The sun yawns awake and beams down lazy rays not warm enough to cut the morning chill, yet bright enough to make the dew sparkle and add a twinkle to the spiders’ lacework. This is the time I step out to the pond’s edge, bait and fishing pole in one hand and a mug of steaming Folgers in the other. As I settle in to the damp canvas chair we left on the bank last night and weave a worm onto my hook, a soft breeze chills my skin and delights my nose with water and pine and musty, wet earth. Nearby, the call of the mourning doves and the early symphony of life in a waking forest compete with the whistle of a distant train going who knows where–and who really cares?

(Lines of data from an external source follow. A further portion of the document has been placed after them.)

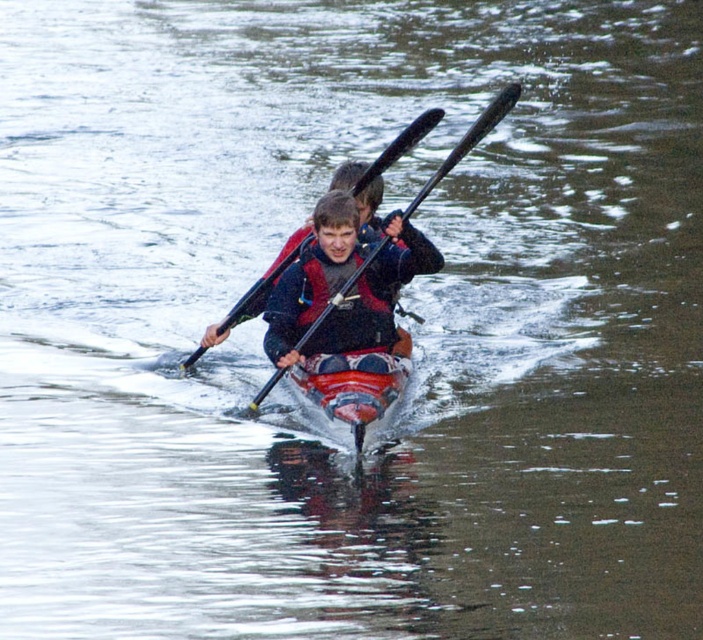 You are planning to store the red plastic canoe at center and the black plastic paddle at center in a storage room. If the storage space is only wide enough for the narrower item, which item should you prioritize storing first?

The red plastic canoe at center has a lesser width compared to the black plastic paddle at center, so you should prioritize storing the red plastic canoe at center first since it is narrower and fits better in the storage space.

Looking at this image, you are standing on a dock and see a point in the water at coordinates point (344, 339). If you want to throw a lifebuoy to someone who is 17.48 meters away from you, can you reach that point with your throw?

The point (344, 339) is 17.48 meters from the viewer, so yes, you can reach that point with your throw if your throwing distance is at least 17.48 meters.

You are a safety inspector checking the kayaking equipment. You see the matte red life jacket at center and the red plastic canoe at center. Which one has a greater height?

The matte red life jacket at center is much taller than the red plastic canoe at center. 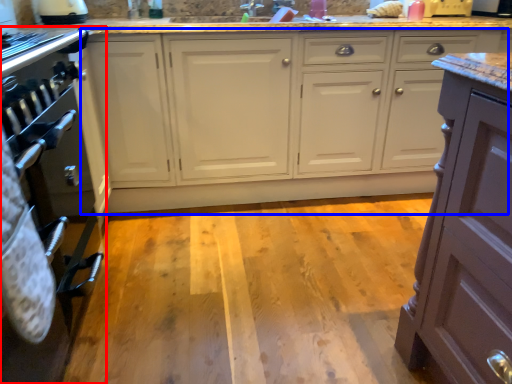 Question: Among these objects, which one is farthest to the camera, home appliance (highlighted by a red box) or cabinetry (highlighted by a blue box)?

Choices:
 (A) home appliance
 (B) cabinetry

Answer: (B) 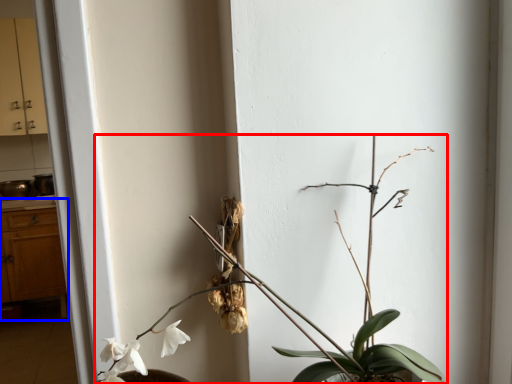 Question: Which of the following is the closest to the observer, houseplant (highlighted by a red box) or dresser (highlighted by a blue box)?

Choices:
 (A) houseplant
 (B) dresser

Answer: (A) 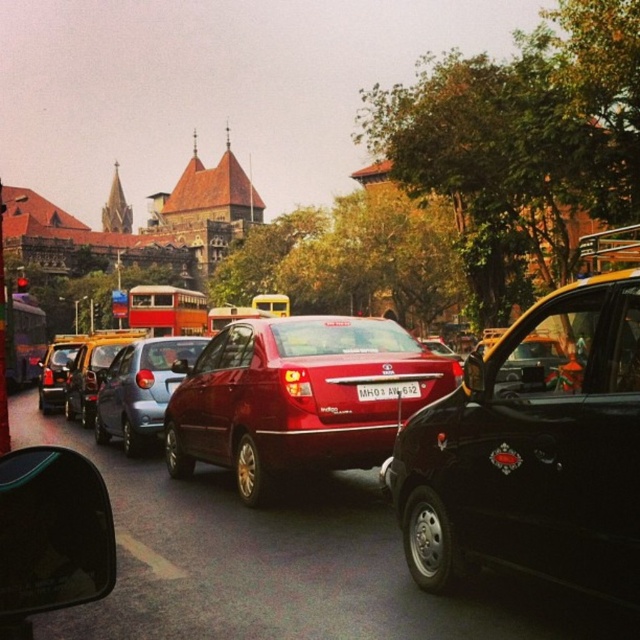 Question: Does shiny black taxi at right appear under metallic silver taxi at center?

Choices:
 (A) yes
 (B) no

Answer: (A)

Question: Among these objects, which one is farthest from the camera?

Choices:
 (A) matte black car at left
 (B) shiny black taxi at right

Answer: (A)

Question: Among these objects, which one is nearest to the camera?

Choices:
 (A) satin red sedan at center
 (B) shiny black taxi at right
 (C) matte black car at left
 (D) white plastic license plate at center

Answer: (B)

Question: Is red matte double-decker bus at center positioned before metallic silver taxi at center?

Choices:
 (A) yes
 (B) no

Answer: (B)

Question: Considering the real-world distances, which object is farthest from the metallic silver taxi at center?

Choices:
 (A) matte black car at left
 (B) satin red sedan at center
 (C) white plastic license plate at center
 (D) shiny black taxi at right

Answer: (D)

Question: Does shiny black taxi at right have a greater width compared to shiny red sedan at center?

Choices:
 (A) yes
 (B) no

Answer: (B) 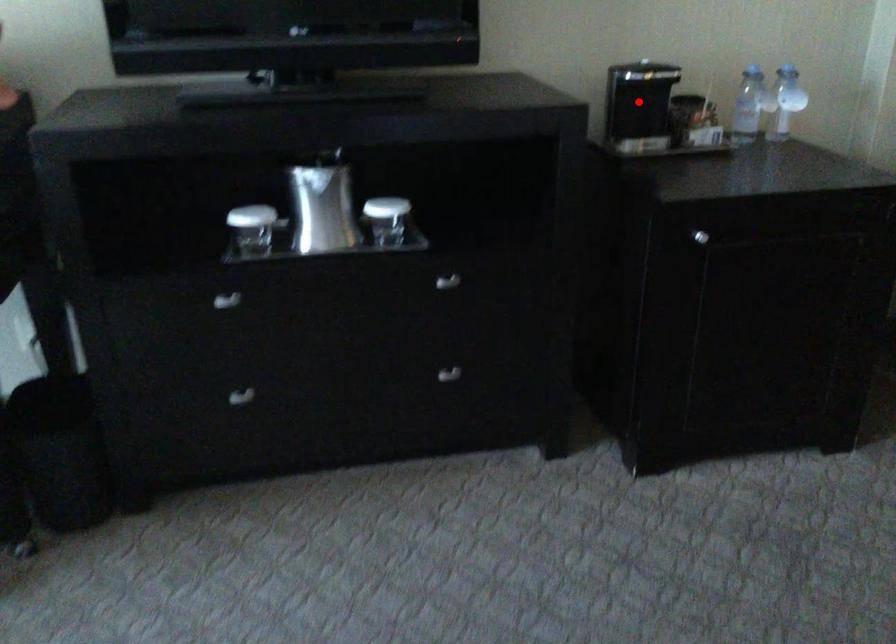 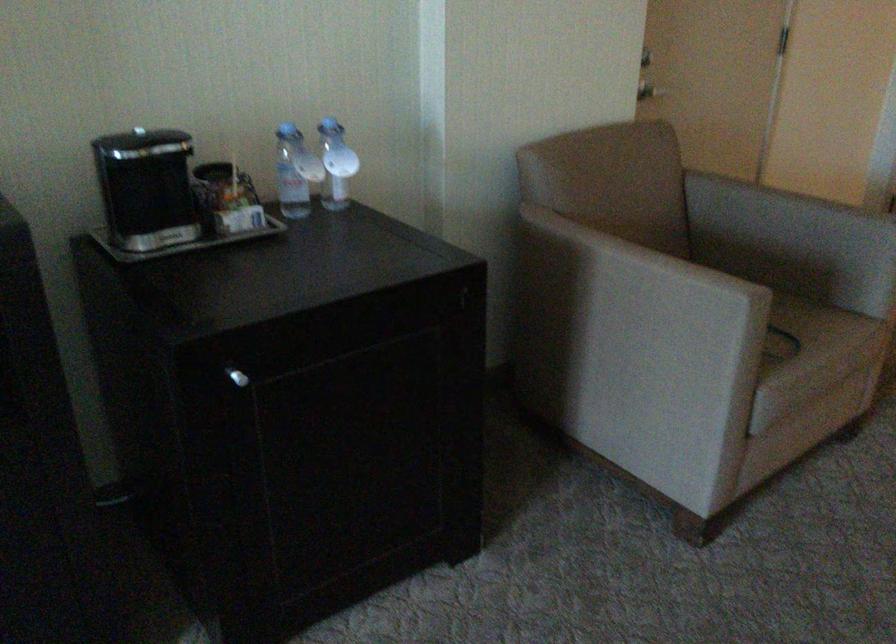 Locate, in the second image, the point that corresponds to the highlighted location in the first image.

(149, 194) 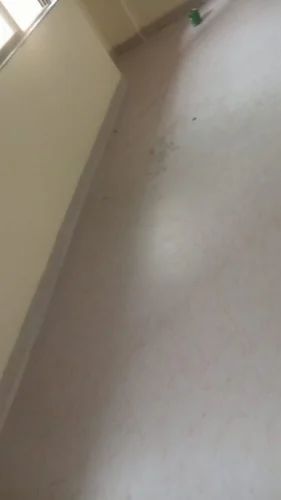 Identify the location of light. (28, 11). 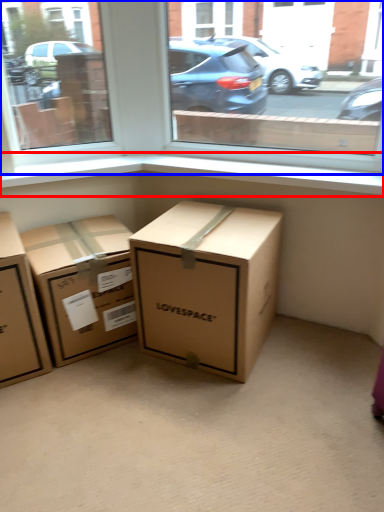 Question: Among these objects, which one is farthest to the camera, window sill (highlighted by a red box) or window (highlighted by a blue box)?

Choices:
 (A) window sill
 (B) window

Answer: (A) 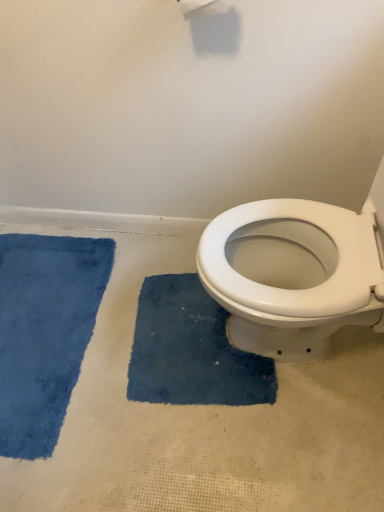 This screenshot has width=384, height=512. In order to click on blank space to the left of blue plush bath mat at center, the first bath mat positioned from the right in this screenshot , I will do `click(100, 370)`. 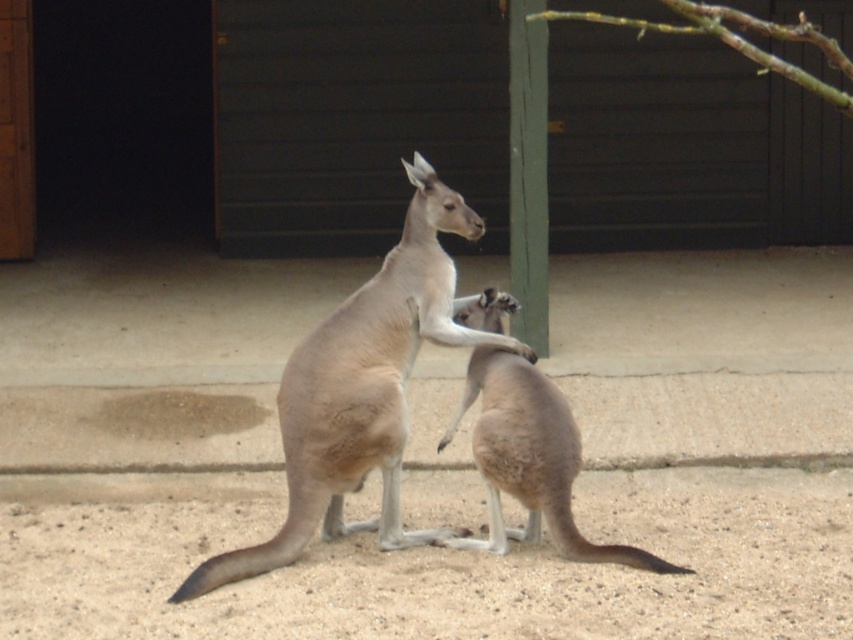 Question: Can you confirm if light brown fur at center is positioned to the right of green wood pole at center?

Choices:
 (A) yes
 (B) no

Answer: (B)

Question: Among these points, which one is nearest to the camera?

Choices:
 (A) (544, 51)
 (B) (287, 394)

Answer: (B)

Question: Considering the real-world distances, which object is closest to the light brown fur kangaroo at center?

Choices:
 (A) light brown fur at center
 (B) green wood pole at center

Answer: (A)

Question: Estimate the real-world distances between objects in this image. Which object is farther from the light brown fur kangaroo at center?

Choices:
 (A) light brown fur at center
 (B) green wood pole at center

Answer: (B)

Question: Can you confirm if light brown fur kangaroo at center is thinner than light brown fur at center?

Choices:
 (A) yes
 (B) no

Answer: (B)

Question: Can you confirm if light brown fur at center is positioned above green wood pole at center?

Choices:
 (A) yes
 (B) no

Answer: (B) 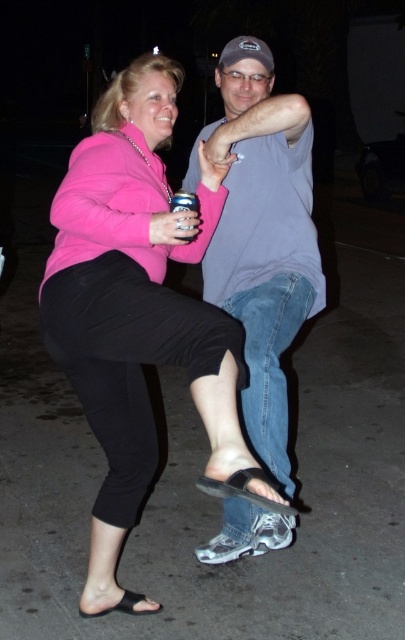 Question: Does pink matte jacket at upper left have a smaller size compared to gray cotton t-shirt at upper center?

Choices:
 (A) no
 (B) yes

Answer: (A)

Question: Observing the image, what is the correct spatial positioning of pink matte jacket at upper left in reference to gray cotton t-shirt at upper center?

Choices:
 (A) left
 (B) right

Answer: (A)

Question: Does pink matte jacket at upper left have a greater width compared to gray cotton t-shirt at upper center?

Choices:
 (A) yes
 (B) no

Answer: (A) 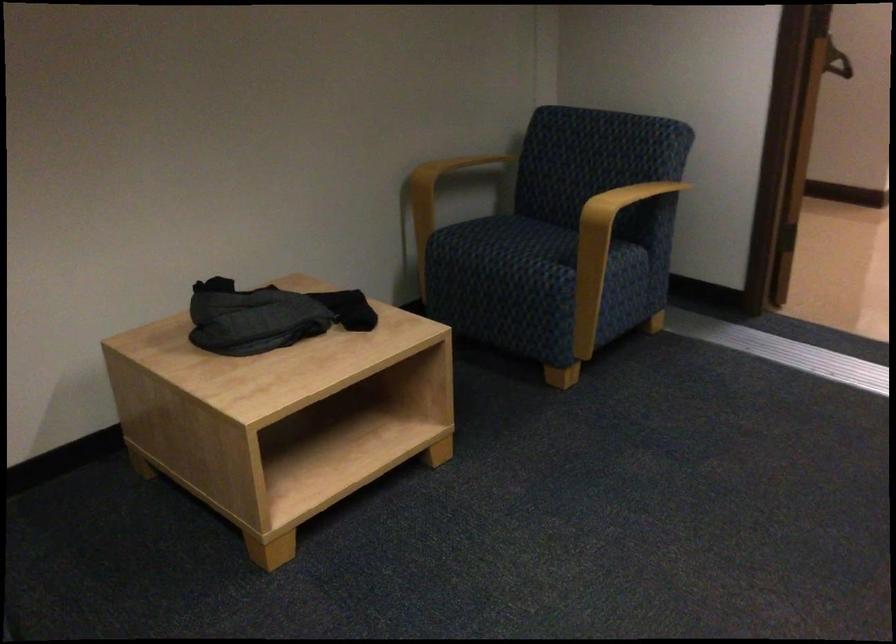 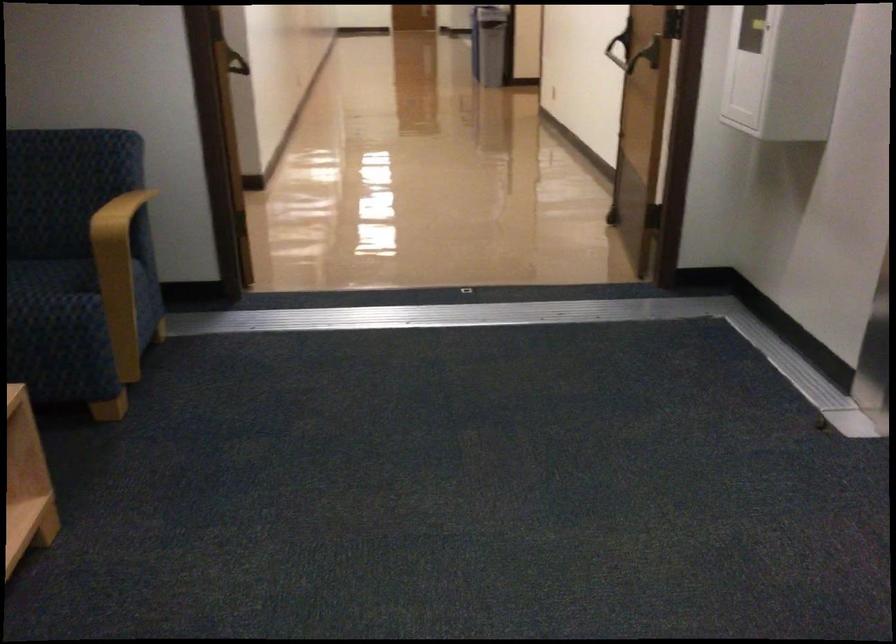 Where in the second image is the point corresponding to (x=612, y=218) from the first image?

(88, 245)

We’re on vacation, and a rolling freight train is an unwelcome reminder of work.
Three turtles, not a one larger than six inches in circumference, sit on a submerged log with their noses barely out of the water and watch me, the alien being on their planet. When I rise to cast my line, the command is shouted, Dive! Dive! Dive! and three swirls interlock in the water where the turtles once were. Other than that wee bit of activity, the pond is so mirror smooth it reflects the bright yellow butterfly winging over it. Then my baited hook and bobber land with a plop eight feet away and water rings grow ever wider until the ripples settle and again blend with the pond.
Will I catch a fish this morning? Probably not. I’m too distracted by the dragonflies zipping and dipping onto the water’s surface to watch my bobber float on the current. I’m too intoxicated with the smell of dew-kissed grass to care that my hook is now hung on the log that a moment ago hosted three turtles. And I’m too hungry for another sip of coffee to get up and retrieve it.
No, I probably won’t catch a fish this morning.